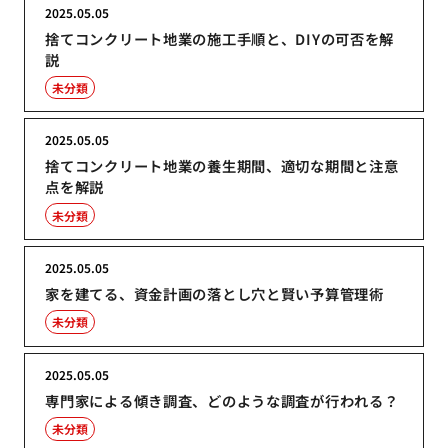
2025.05.05
捨てコンクリート地業の施工手順と、DIYの可否を解
説
未分類
2025.05.05
捨てコンクリート地業の養生期間、適切な期間と注意
点を解説
未分類
2025.05.05
家を建てる、資金計画の落とし穴と賢い予算管理術
未分類
2025.05.05
専門家による傾き調査、どのような調査が行われる？
未分類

**Task statement:**
Word for word, write out each of the records, but not the pictures.

**Written response:**
2025.05.05
捨てコンクリート地業の施工手順と、DIYの可否を解
説
未分類
2025.05.05
捨てコンクリート地業の養生期間、適切な期間と注意
点を解説
未分類
2025.05.05
家を建てる、資金計画の落とし穴と賢い予算管理術
未分類
2025.05.05
専門家による傾き調査、どのような調査が行われる？
未分類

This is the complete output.